XFINIUM.PDF library can decrypt and encrypt PDF documents using RC4 and AES encryption, with 40 bit and 128 bit keys for RC4 and 128 bit and 256 bit keys for AES, including the latest PDF 2.0 draft. The library can create, load and save encrypted PDF files.
Loading an encrypted PDF file is as easy as providing a valid password in the PdfFixedDocument constructor.
PdfFixedDocument document = new PdfFixedDocument("encryptedfile.pdf", "password");
A PDF document can be encrypted using a security handler. For RC4 there is the PdfRc4SecurityHandler class, for AES there is the PdfAesSecurityHandler class. Both inherit from PdfStandardSecurityHandler class.

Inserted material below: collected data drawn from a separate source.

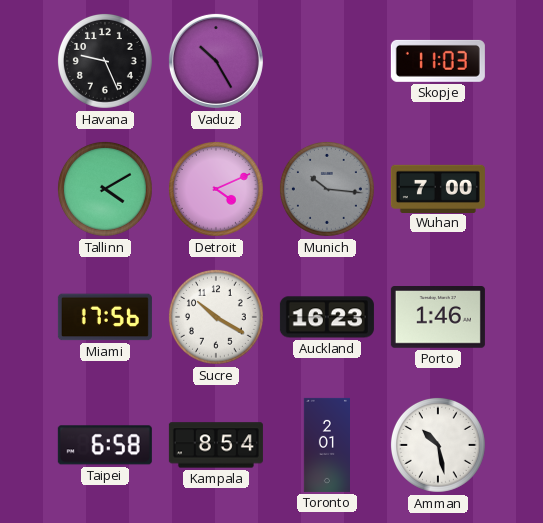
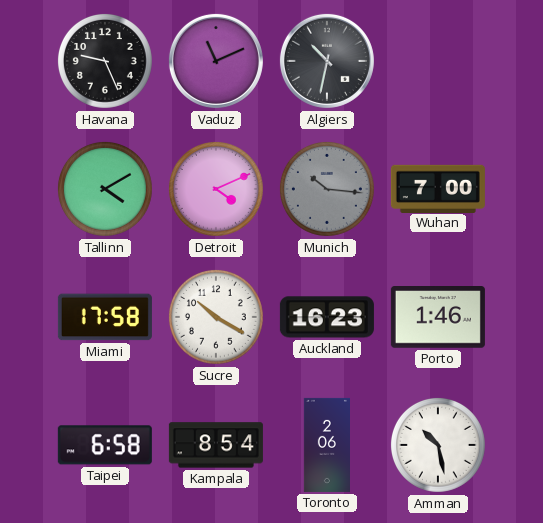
Vaduz: 10:25 -> 11:11
Algiers: none -> 10:32
Skopje: 11:03 -> none
Miami: 17:56 -> 17:58
Toronto: 2:01 -> 2:06
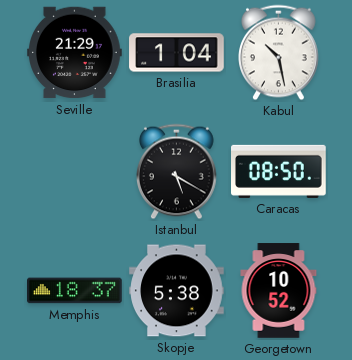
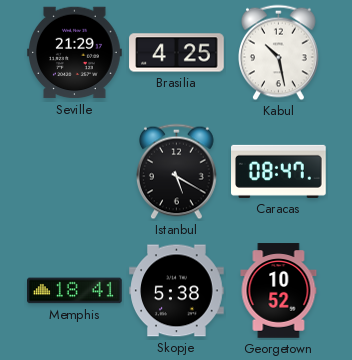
Brasilia: 1:04 -> 4:25
Caracas: 08:50 -> 08:47
Memphis: 18:37 -> 18:41
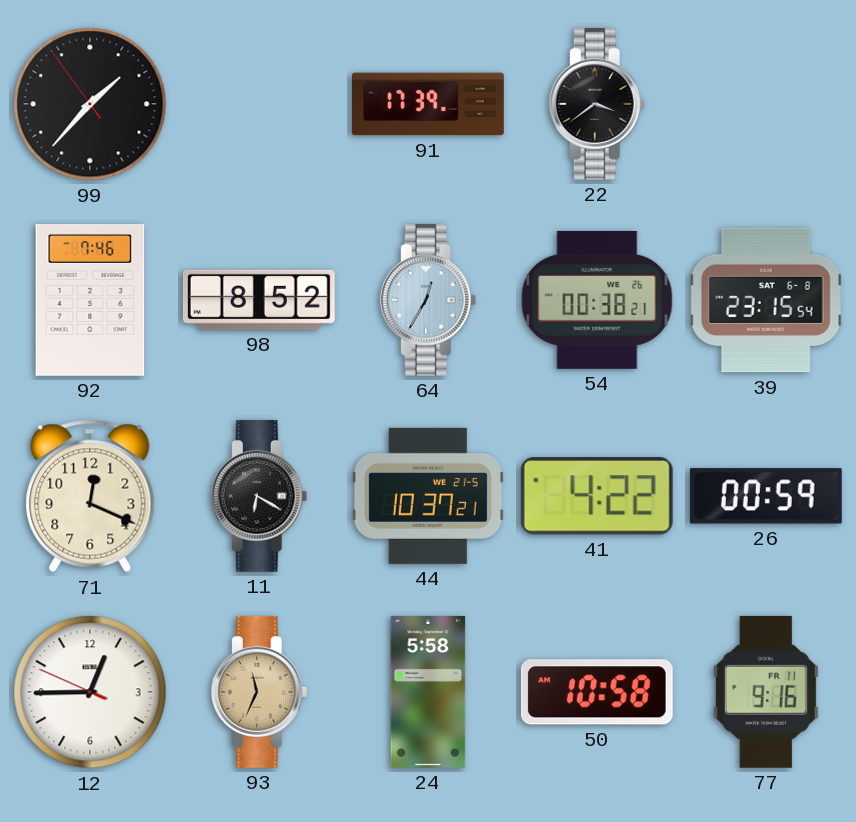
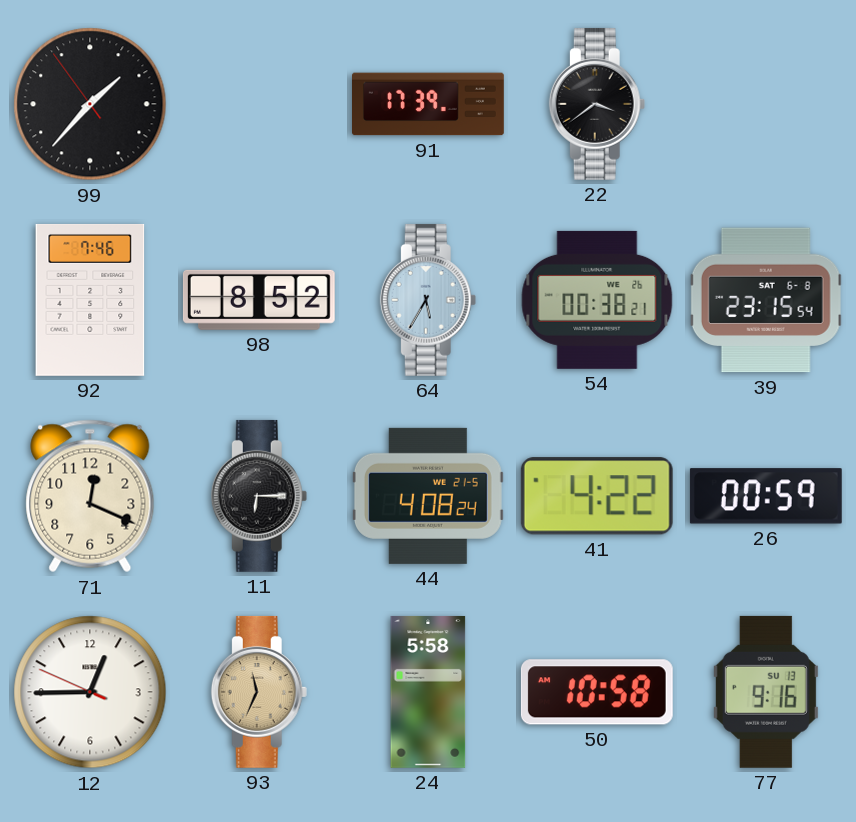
64: 12:35 -> 5:35
11: 6:20 -> 6:15
44: 10:37 -> 4:08
77 date: FR 11 -> SU 13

The standard security handler provides the common properties that are defined in the PDF specification:
- UserPassword – a password required to open the file for any kind of processing
- OwnerPassword – a password required to change existing security settings in a PDF file
- KeySize – the size of the encrpytion key, 40 to 128 for RCA, 128 or 256 for AES
- EncryptMetadata – flag to indicate whether the XMP metadata is encrypted or not
- EnablePrint – enable or disable printing
- HighQualityPrint – if printing is enabled, print at high or low resolution
- EnableDocumentChange – enable or disable the changing of document content. This does not apply to annotations and form fields and page insertion or removal
- EnableAnnotationsAndFieldsEdit – enable or disable the modification of annotations and form fields
- EnableFormsFill – enable or disable form filling even if EnableAnnotationsAndFieldsEdit is false
- EnableDocumentAssembly – if true then the user can assemble the document (insert, rotate, or delete pages and create bookmarks or thumbnail images), even property EnableDocumentChange is false
- EnableContentExtraction – enables or disables the content (text and images) extraction
- EnableContentExtractionForAccessibility – enables or disables the content extraction for accessibility purposes
A PDF document is encrypted by providing a security handler object as parameter to Save method.
// Create a new document
PdfFixedDocument doc = new PdfFixedDocument();
// or load an existing file
// PdfFixedDocument doc = new PdfFixedDocument("source.pdf");
// Add a new page at the end of the document to display the encryption mode
PdfPage page = doc.Pages.Add();
PdfStandardFont helvetica = new PdfStandardFont(PdfStandardFontFace.HelveticaBoldItalic, 16);
PdfBrush blackBrush = new PdfBrush();
string text = "Encryption: AES 256 bit with enhanced password validation (Acrobat X or later)";
page.Graphics.DrawString(text, helvetica, blackBrush, 50, 100);
// Setup the AES encryption handler
PdfAesSecurityHandler aes = new PdfAesSecurityHandler();
aes.EnableContentExtractionForAccessibility = false;
aes.EnableDocumentAssembly = false;
aes.EnableDocumentChange = false;
aes.EnableContentExtraction = false;
aes.EnableFormsFill = false;
aes.EnableAnnotationsAndFieldsEdit = false;
aes.EnablePrint = false;
aes.EncryptMetadata = true;
aes.KeySize = keySize;
aes.UserPassword = "user";
aes.OwnerPassword = "owner";
aes.KeySize = 256;
aes.UseEnhancedPasswordValidation = true; // PDF 2.0
// Save the document using AES 256 encryption
doc.Save("encrypted.pdf", aes);
' Create a new document
Dim doc As New PdfFixedDocument()
' or load an existing file
' PdfFixedDocument doc = new PdfFixedDocument("source.pdf");
' Add a new page at the end of the document to display the encryption mode
Dim page As PdfPage = doc.Pages.Add()
Dim helvetica As New PdfStandardFont(PdfStandardFontFace.HelveticaBoldItalic, 16)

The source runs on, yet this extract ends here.